WITH base_concepts AS
(
    SELECT 
        *
    FROM concept AS c
    WHERE c.concept_id = 40785793
),

recursive_find_descendants AS
(
    SELECT --the base of the CTE
        cr.concept_id_1 AS ancestor_concept_id,
        c2.concept_id AS descendant_concept_id,
        1 AS levels_of_separation
    FROM base_concepts AS con
    JOIN concept_relationship AS cr
    ON cr.concept_id_1 = con.concept_id 
        AND relationship_id IN ('Subsumes', 'Component of')
    JOIN dbo.concept AS c2 
        ON cr.concept_id_2 = c2.concept_id

    UNION ALL

    SELECT --the recursive part of the CTE
        con.ancestor_concept_id,
        c2.concept_id AS descendant_concept_id,
        con.levels_of_separation + 1 AS levels_of_separation
    FROM recursive_find_descendants AS con
    JOIN concept AS c ON con.descendant_concept_id = c.concept_id
    JOIN concept_relationship AS cr
    ON cr.concept_id_1 = c.concept_id 
        AND cr.relationship_id IN ('Subsumes', 'Component of')
    JOIN dbo.concept AS c2 
        ON cr.concept_id_2 = c2.concept_id
)

-- Recursive CTE works in SQL Server, but not sure about the other SQL dialects. 
SELECT DISTINCT
    c.*
FROM recursive_find_descendants AS r
JOIN concept AS c
    ON r.descendant_concept_id = c.concept_id
WHERE c.concept_class_id = 'Lab Test'
  1. I am wondering if there is a better way of retrieving all Lab Tests for a given LONIC Hierarchy/Component?

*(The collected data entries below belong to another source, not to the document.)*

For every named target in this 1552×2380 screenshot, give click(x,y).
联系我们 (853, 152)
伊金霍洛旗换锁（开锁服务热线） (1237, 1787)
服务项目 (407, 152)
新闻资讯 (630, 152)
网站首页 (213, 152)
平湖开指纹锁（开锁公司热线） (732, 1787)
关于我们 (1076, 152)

  2. Right, LOINC parts are not Standard anymore. Instead, we introduced attribute relationships between parts and tests.

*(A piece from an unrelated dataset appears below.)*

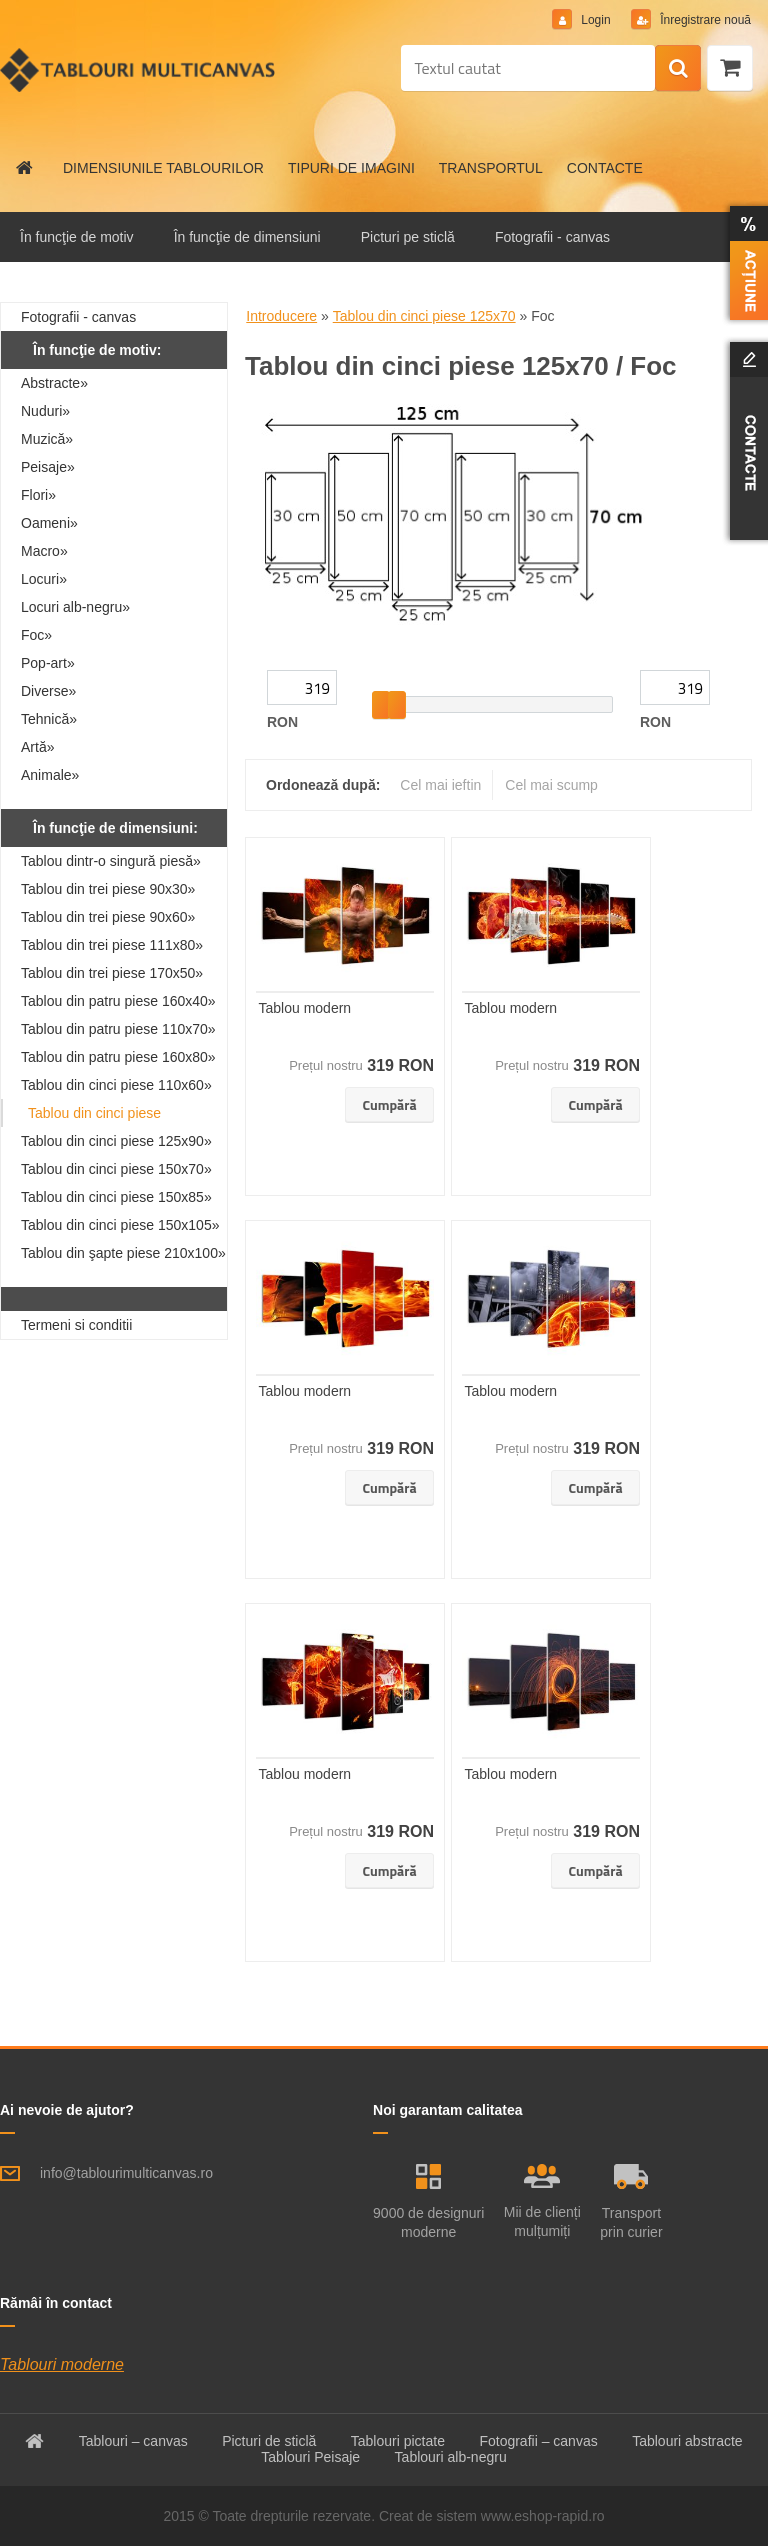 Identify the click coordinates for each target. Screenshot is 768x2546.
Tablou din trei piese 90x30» (108, 889)
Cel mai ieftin (440, 785)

I am actually not sure what LONIC parts meant, did you refer to LONIC Component? If so, all of the concepts listed in the issue by @noahgengel seemed to have been changed from LONIC Hierarchy to LOINC Component, is that correct that all the "LONIC Component" concepts have been moved from concept_ancestor to concept_relationship?

cgreich commented 4 years ago

@ChaoPang:

It seems that we still need to recursively query concept_relationship

I think @Alexdavv meant to point out is that you need to use the CONCEPT_ANCESTOR table in order to not have to do recursive searching. That's the whole point of the table.

And instead of the LOINC parts use the LOINC Hierarchy. For example, instead of 40785793 "Monocytes" use 37040193 "Monocytes | Blood | Hematology and Cell counts" and following the ancestries to all the various monocyte measurements in the blood.

Funny thing is that 40785793 "Monocytes" has the hierarchical parent to 37040193 "Monocytes | Blood | Hematology and Cell counts". We should consider putting those LOINC parts back into the hierarchy.

ChaoPang commented 4 years ago

@cgreich Thanks for the explanation. We have been using CONCEPT_ANCESTOR in the past to retrieve all descendants in the past such as 40785793 "Monocytes".

It seems to me that there has been a major re-structure of the CONCEPT_ANCESTOR (just like @Alexdavv indicated in the previous comments), 40785793 "Monocytes" used to be an ancestor in CONCEPT_ANCESTOR for both LOINC Hierarchy and Lab Tests concepts in the previous version, which could give me all 124 Lab Tests via a simple lookup.

However, 40785793 "Monocytes" is not an ancestor for "Lab Tests" in the latest version of the vocab, and instead, I should use the "component of" relationship to get "Lab Tests" concepts (If I understand correctly) in concept_relationship. I guess the query we want to write is to find all Lab Tests that "has_component" Monocytes and its hierarchical children.

It would be great to put LOINC parts back into the hierarchy and many thanks in advance!